You will need to find an open source implementation that is not based on code with commercial use restrictions. The allegedly open source implementation that was around whilst the patent was live actually had a void licence, because the purported licence was GPL, but it contained code identified by its upstream supplier as not for commercial use, invalidating the GPL.

If you want a royalty free G.729, you need to write it yourself, form the specification, not from the existing sample code.

Do I need to buy a license if I use Asterisk to make calls using g729 in direct media mode?

Do I need a license if I wish to record such calls?
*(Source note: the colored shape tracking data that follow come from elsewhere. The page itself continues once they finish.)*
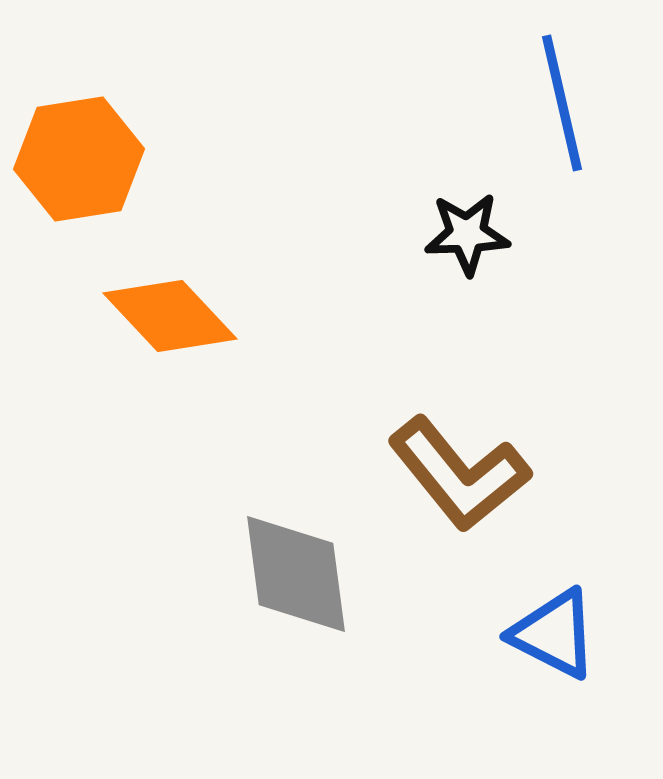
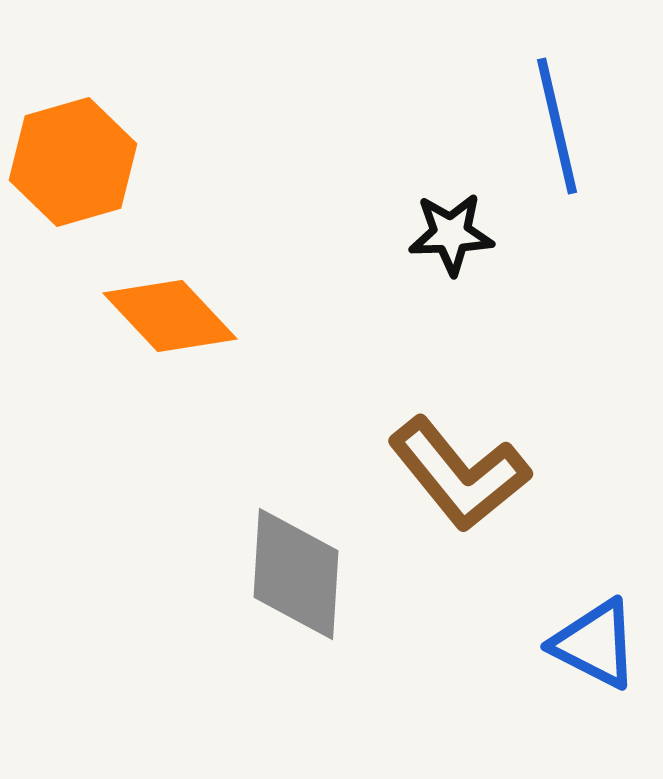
blue line: moved 5 px left, 23 px down
orange hexagon: moved 6 px left, 3 px down; rotated 7 degrees counterclockwise
black star: moved 16 px left
gray diamond: rotated 11 degrees clockwise
blue triangle: moved 41 px right, 10 px down
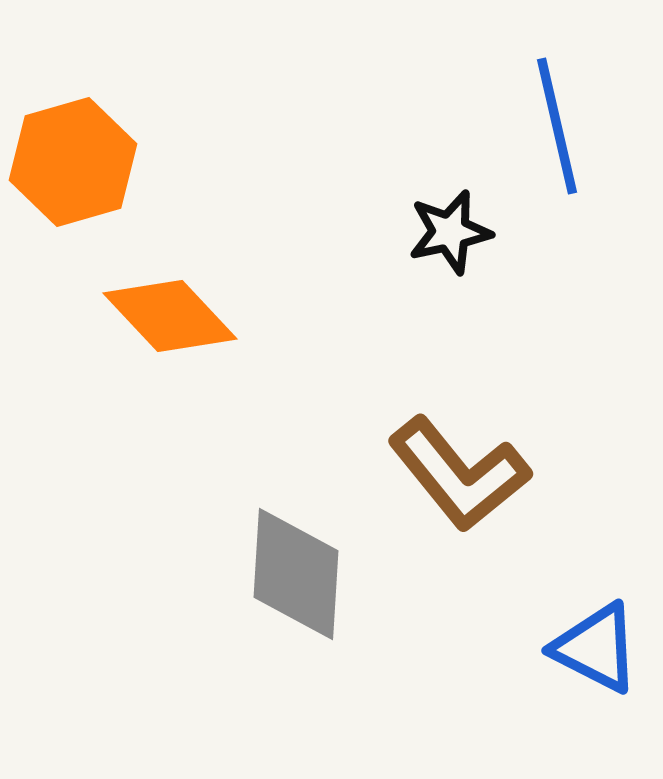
black star: moved 1 px left, 2 px up; rotated 10 degrees counterclockwise
blue triangle: moved 1 px right, 4 px down
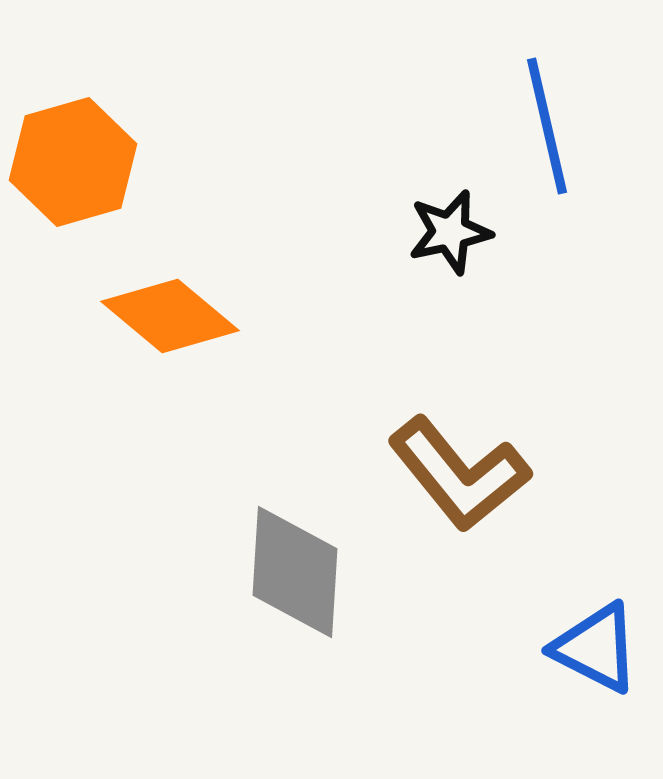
blue line: moved 10 px left
orange diamond: rotated 7 degrees counterclockwise
gray diamond: moved 1 px left, 2 px up
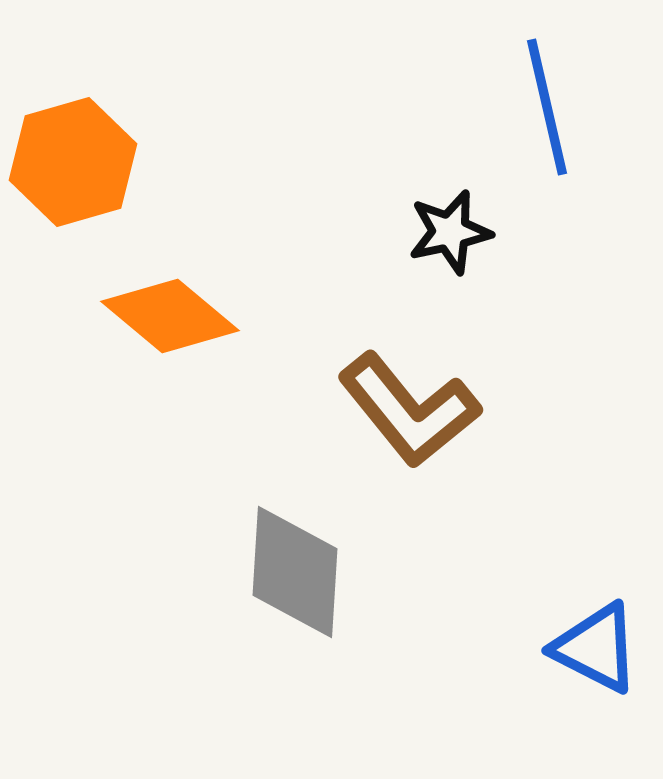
blue line: moved 19 px up
brown L-shape: moved 50 px left, 64 px up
I am using it internally, not for commercial use.

Thank you.

Are you referring to the one that’s been up for awhile at (link deleted by board admin)? Did not know that…

It’s my understand that you will need a license if you are transcoding the media from g729 to another format. You can configure your setup to avoid this. (saving the recording in .g729, setting up each peer to only use g729)

If you need to buy a licence, the Digium g.729 codec will not work without one. I believe Monitor will record without transcoding, but MixMonitor has to convert to linear to do the mixing. Media pass through, whether direct media or via the Asterisk core, does not require codecs (g.729 won’t work with inband DTMF, so that is not an issue). However, you will not be able to send any asterisk generated tones, only recorded announcements

You will have to ask Digium sales about whether free licences are available, for their codec.

Commercial use in terms of the sample code does not mean providing services to third parties. Any use by a business would be commercial, as would be use by an educational institution for administrative purpose. The only valid use I could see of the sample code with Asterisk would be to evaluate how the codec performs, but you still have the problem that the Asterisk module that uses that is in breach of the GPL, and has no other licence.

We use https://github.com/BelledonneCommunications/bcg729 which is an open-source implementation, not derived from the ITU-T reference. The reference implementation from ITU-T at https://www.itu.int/rec/T-REC-G.729 is quite usable as well, unclear what (if any) its license conditions are. Very easy to wire these into Asterisk as a codec module if you’re inclined to tinker, or there are various solutions around that use these free, open-source and (now) patent-free libraries. The one that shall not be mentioned has (optional) dependencies on Intel IPP which has its own license concerns. It also allows a build against bcg729.

1 Like

The real question is: why is Digium still charging money to use their version if the patent holders are not collecting any more.

Probably because they licensed the code under a combined copyright and patent licence, rather than implementing it themselves.

Not sure how one privately copyrights an ITU recommendation.

Whatever the reason, the fact that you are not getting any replies from the Digium people on the forum suggests that it is a commercial decision of Digium, that has not yet been changed. The Digium people are not going to comment on commercial decisions before the official press release.